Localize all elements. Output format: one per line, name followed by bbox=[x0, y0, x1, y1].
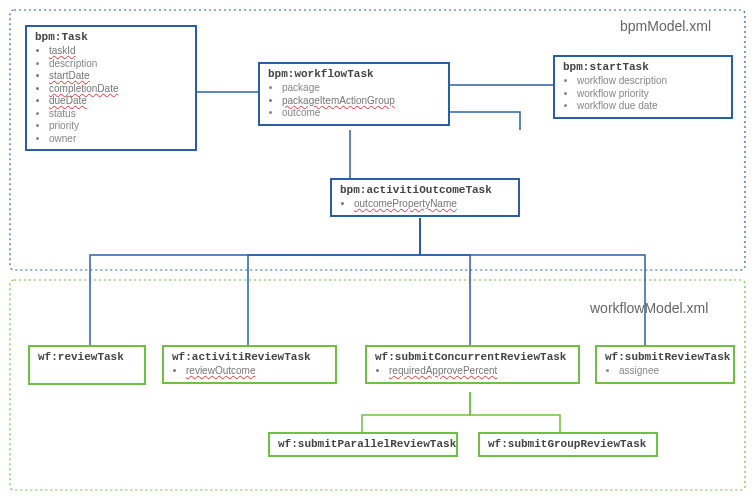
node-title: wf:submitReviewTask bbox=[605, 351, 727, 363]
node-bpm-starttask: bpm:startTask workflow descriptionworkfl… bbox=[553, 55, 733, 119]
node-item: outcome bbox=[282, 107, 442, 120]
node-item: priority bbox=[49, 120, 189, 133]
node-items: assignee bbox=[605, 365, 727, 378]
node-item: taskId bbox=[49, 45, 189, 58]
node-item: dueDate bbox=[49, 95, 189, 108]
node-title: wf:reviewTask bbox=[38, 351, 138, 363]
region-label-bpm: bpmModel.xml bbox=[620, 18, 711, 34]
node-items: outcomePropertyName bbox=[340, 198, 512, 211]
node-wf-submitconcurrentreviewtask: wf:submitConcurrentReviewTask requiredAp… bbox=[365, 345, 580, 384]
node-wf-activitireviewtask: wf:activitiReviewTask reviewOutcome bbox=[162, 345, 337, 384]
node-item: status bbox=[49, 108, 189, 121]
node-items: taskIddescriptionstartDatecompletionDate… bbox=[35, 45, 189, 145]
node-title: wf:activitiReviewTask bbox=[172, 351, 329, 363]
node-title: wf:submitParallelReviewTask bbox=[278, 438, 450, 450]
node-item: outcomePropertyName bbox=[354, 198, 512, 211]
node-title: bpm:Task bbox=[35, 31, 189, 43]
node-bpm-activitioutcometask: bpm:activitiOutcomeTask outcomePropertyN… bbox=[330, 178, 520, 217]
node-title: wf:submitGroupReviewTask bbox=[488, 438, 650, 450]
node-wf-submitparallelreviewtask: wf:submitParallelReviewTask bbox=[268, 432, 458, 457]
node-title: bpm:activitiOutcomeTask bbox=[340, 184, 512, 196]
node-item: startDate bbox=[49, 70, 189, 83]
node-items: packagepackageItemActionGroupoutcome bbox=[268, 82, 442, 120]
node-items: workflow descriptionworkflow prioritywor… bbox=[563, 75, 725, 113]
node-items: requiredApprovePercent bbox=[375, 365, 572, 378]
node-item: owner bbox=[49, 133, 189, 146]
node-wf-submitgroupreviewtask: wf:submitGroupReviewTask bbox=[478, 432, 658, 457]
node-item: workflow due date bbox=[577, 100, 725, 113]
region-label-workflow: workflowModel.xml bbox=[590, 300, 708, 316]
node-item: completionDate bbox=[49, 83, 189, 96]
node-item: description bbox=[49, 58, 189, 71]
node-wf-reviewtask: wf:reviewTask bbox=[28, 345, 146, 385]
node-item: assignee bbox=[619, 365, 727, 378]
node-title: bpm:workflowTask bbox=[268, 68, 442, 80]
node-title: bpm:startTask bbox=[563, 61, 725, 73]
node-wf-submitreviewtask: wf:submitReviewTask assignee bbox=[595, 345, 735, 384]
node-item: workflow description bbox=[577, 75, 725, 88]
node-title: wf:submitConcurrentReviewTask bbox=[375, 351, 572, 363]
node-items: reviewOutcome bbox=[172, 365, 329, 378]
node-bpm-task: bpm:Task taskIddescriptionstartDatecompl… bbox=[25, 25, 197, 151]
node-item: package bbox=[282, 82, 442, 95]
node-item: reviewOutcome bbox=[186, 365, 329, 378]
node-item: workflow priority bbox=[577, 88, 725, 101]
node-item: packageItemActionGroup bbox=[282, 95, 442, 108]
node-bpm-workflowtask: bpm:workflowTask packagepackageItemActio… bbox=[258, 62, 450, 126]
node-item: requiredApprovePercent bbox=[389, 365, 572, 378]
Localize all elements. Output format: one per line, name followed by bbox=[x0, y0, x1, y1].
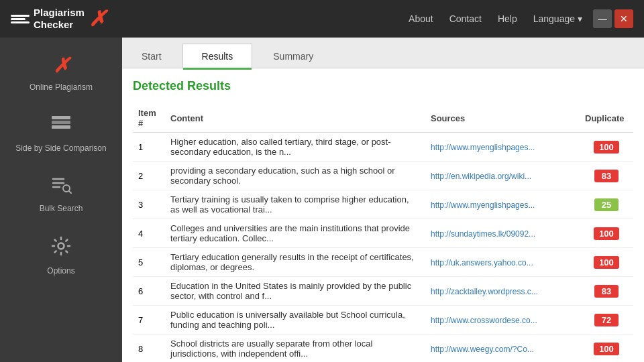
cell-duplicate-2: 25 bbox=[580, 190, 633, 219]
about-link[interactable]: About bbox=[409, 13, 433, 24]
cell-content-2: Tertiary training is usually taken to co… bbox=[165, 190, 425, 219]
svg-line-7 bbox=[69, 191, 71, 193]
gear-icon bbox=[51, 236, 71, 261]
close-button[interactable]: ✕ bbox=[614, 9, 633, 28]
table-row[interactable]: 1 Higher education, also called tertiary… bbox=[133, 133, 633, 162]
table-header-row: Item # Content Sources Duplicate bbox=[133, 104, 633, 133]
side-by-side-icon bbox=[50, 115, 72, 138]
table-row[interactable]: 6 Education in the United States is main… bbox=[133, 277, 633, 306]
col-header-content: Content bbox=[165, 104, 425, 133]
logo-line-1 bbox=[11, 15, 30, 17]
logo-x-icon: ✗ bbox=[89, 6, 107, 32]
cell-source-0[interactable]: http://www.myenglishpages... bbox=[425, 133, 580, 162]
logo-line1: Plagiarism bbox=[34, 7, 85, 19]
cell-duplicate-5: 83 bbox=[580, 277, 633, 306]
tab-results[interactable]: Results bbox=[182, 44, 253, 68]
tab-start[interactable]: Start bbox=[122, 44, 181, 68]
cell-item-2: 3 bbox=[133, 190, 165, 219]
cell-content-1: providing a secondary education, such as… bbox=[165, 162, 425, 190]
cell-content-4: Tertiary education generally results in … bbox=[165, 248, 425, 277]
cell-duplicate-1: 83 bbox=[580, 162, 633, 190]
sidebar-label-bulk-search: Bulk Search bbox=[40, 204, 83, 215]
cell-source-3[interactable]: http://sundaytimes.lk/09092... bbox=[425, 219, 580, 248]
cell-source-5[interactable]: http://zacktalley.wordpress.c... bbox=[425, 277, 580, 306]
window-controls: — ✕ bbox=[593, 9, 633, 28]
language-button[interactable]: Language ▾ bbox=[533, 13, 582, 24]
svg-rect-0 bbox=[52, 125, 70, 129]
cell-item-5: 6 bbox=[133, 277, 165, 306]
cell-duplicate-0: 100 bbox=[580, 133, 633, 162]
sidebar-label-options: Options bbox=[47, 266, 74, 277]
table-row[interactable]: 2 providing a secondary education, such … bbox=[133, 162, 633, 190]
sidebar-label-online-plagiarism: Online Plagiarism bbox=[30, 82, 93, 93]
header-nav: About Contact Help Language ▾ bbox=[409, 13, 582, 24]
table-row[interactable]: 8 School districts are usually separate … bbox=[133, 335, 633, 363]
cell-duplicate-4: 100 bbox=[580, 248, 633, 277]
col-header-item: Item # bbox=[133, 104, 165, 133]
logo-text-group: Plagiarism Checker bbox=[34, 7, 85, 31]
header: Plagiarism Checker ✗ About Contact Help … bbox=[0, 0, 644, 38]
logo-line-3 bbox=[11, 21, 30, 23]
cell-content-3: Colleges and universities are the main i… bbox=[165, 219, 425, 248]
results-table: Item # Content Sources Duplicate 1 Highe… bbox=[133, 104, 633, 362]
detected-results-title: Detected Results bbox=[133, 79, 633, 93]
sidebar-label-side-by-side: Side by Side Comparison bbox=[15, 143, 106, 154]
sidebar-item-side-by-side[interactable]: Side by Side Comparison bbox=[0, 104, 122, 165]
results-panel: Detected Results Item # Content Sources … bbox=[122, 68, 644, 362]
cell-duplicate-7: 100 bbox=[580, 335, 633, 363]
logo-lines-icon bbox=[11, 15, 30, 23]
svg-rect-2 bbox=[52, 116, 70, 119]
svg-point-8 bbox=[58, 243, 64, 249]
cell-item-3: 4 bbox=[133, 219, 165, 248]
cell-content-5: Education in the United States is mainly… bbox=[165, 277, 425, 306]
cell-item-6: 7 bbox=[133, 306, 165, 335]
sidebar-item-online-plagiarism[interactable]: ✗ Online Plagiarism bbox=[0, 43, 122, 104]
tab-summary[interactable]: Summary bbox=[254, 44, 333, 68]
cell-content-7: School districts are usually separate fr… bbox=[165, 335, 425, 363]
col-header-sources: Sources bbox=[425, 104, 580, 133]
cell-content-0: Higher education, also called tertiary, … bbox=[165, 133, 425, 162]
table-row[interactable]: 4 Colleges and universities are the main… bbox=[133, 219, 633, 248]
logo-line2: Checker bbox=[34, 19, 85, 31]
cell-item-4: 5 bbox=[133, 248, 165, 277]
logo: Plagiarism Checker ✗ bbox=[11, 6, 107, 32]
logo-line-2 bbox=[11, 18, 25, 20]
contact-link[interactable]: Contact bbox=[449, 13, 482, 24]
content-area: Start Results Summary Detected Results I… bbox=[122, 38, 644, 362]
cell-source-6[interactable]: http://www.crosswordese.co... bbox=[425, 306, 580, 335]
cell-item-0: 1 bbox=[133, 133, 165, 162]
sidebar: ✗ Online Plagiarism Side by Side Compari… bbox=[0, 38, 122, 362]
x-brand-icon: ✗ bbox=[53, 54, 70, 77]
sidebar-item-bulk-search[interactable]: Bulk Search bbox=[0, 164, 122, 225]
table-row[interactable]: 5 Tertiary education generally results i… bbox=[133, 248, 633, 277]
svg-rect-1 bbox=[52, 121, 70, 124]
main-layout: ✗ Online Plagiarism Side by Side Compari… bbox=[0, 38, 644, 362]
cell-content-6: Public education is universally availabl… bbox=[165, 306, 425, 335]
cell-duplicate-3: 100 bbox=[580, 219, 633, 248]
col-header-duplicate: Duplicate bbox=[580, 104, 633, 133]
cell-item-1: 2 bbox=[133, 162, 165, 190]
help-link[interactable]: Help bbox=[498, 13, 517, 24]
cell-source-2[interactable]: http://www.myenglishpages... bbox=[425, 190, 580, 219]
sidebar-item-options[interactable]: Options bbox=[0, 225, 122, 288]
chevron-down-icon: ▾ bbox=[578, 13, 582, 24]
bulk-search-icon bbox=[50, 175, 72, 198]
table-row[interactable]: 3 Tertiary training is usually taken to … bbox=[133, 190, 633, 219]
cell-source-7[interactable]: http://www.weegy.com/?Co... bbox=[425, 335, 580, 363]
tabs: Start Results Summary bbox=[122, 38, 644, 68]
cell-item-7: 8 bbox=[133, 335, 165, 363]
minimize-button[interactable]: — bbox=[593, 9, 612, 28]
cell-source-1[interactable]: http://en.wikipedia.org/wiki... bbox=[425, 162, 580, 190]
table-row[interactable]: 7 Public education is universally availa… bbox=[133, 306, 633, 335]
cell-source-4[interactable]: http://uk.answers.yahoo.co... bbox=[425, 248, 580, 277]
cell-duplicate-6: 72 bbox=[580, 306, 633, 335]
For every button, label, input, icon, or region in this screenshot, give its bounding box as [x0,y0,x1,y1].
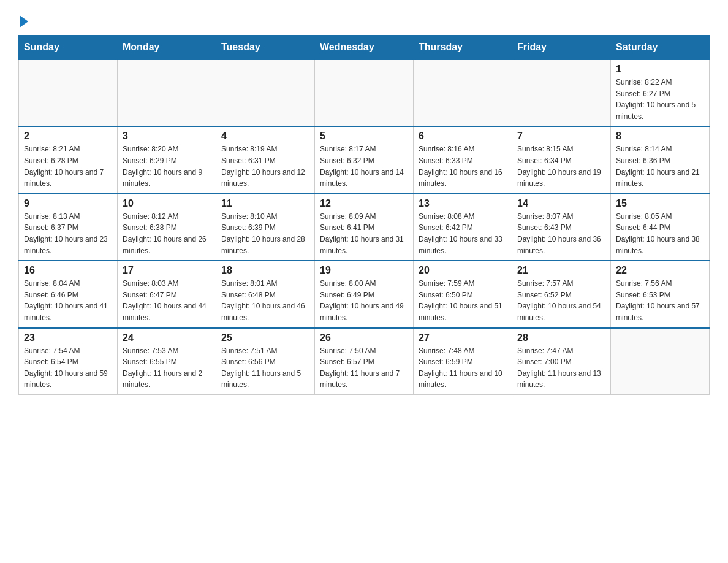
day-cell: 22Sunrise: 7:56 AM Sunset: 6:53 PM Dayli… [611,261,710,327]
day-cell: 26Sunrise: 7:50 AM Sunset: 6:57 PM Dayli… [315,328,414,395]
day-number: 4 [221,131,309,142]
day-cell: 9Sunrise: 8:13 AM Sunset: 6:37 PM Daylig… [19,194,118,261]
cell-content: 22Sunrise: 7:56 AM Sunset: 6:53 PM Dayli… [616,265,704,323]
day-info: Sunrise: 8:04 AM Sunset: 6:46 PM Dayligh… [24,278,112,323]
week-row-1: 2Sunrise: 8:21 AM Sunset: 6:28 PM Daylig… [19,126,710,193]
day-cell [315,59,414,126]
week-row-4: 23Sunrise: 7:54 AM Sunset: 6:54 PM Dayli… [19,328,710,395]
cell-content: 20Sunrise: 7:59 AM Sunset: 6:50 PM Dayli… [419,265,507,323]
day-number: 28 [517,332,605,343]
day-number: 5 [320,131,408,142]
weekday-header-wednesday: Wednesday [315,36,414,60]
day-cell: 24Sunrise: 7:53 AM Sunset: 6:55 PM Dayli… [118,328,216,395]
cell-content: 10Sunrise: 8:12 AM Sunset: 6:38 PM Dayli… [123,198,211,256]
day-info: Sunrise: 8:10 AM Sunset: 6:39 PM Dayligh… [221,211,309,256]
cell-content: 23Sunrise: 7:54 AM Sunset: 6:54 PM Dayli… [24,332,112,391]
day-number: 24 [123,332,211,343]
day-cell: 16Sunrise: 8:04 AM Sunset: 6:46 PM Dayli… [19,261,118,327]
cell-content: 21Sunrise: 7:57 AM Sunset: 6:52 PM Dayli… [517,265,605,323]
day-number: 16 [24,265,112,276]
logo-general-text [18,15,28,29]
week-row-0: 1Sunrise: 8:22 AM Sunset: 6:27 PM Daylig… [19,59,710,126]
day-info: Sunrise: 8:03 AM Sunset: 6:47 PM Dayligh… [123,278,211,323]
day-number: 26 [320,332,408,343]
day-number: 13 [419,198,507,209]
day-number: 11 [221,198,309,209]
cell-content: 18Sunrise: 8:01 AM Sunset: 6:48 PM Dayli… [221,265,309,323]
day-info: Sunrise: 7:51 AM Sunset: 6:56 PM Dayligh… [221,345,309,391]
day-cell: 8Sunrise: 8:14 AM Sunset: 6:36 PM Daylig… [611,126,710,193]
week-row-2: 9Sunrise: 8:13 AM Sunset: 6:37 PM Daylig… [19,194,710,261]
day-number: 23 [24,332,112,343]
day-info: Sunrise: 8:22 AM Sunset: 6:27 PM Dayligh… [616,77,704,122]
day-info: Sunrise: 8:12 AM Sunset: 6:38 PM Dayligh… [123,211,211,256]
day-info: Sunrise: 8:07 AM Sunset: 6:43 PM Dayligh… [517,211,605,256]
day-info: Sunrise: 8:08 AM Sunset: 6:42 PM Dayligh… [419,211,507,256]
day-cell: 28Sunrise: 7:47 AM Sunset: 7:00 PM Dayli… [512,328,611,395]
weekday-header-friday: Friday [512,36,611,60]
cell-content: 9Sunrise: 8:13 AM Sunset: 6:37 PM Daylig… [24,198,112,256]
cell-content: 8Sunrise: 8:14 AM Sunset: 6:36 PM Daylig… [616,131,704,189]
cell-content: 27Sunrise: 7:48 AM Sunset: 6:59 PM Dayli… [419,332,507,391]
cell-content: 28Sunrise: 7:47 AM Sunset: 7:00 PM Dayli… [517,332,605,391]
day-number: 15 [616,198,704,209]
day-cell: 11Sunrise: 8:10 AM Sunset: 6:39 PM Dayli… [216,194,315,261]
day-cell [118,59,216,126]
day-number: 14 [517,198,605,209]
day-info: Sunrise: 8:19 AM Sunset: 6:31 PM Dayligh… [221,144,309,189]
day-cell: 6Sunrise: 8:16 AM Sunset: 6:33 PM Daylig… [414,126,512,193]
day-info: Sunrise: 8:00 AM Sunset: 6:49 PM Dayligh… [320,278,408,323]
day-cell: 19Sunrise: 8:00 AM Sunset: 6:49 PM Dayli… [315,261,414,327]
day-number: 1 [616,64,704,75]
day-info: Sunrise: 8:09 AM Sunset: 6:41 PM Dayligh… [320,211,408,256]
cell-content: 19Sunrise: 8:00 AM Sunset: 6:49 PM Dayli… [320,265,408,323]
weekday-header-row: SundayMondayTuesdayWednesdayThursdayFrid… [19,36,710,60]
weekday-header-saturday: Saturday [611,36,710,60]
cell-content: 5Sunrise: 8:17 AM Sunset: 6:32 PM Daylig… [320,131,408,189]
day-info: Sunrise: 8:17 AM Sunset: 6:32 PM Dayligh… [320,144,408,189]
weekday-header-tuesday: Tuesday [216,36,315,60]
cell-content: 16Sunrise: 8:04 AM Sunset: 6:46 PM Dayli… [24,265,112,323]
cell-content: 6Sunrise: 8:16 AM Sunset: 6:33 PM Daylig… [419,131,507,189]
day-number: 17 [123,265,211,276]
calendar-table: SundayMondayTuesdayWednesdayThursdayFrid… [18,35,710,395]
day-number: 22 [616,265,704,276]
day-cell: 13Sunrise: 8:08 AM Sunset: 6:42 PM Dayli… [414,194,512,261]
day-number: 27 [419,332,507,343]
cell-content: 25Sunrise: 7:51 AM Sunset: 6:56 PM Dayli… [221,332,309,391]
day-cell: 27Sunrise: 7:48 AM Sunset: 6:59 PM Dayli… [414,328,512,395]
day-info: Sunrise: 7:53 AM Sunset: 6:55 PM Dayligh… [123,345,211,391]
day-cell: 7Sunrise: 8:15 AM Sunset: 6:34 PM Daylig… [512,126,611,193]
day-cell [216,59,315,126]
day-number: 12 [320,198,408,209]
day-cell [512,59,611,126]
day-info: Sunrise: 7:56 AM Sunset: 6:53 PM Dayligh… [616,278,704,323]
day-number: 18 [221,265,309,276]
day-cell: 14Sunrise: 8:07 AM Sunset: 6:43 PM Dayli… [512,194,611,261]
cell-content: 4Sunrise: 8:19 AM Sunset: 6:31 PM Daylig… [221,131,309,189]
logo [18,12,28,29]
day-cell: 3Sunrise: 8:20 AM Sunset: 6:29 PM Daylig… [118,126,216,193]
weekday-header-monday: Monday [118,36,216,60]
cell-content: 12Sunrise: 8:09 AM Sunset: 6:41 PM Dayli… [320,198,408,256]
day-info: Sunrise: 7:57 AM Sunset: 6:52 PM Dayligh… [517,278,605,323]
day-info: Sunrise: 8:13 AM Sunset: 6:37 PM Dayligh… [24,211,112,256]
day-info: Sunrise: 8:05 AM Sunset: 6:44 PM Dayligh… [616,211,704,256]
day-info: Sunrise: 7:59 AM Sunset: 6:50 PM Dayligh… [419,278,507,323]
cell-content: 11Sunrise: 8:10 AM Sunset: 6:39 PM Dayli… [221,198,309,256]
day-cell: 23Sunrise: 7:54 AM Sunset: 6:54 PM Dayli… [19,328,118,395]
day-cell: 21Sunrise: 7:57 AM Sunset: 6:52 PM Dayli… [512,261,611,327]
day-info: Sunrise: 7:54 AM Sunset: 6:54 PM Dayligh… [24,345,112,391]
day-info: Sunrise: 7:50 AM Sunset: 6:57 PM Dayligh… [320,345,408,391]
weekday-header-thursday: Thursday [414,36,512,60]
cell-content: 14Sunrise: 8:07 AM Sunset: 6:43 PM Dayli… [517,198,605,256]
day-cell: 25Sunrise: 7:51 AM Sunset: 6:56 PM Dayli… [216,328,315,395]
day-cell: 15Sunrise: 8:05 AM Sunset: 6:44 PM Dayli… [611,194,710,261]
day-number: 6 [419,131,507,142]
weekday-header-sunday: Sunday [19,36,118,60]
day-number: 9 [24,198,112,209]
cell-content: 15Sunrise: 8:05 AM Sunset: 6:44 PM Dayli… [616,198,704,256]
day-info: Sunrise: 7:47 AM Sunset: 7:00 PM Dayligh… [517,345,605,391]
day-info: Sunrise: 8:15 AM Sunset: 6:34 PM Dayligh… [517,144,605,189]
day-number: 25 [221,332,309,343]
####
◆ **PROBLEM DETAILS**: Go through the material and copy each line in which the word "submitReviewTask" occurs.

◆ **WRITTEN SOLUTION**:
node-title: wf:submitReviewTask bbox=[605, 351, 727, 363]
node-wf-submitreviewtask: wf:submitReviewTask assignee bbox=[595, 345, 735, 384]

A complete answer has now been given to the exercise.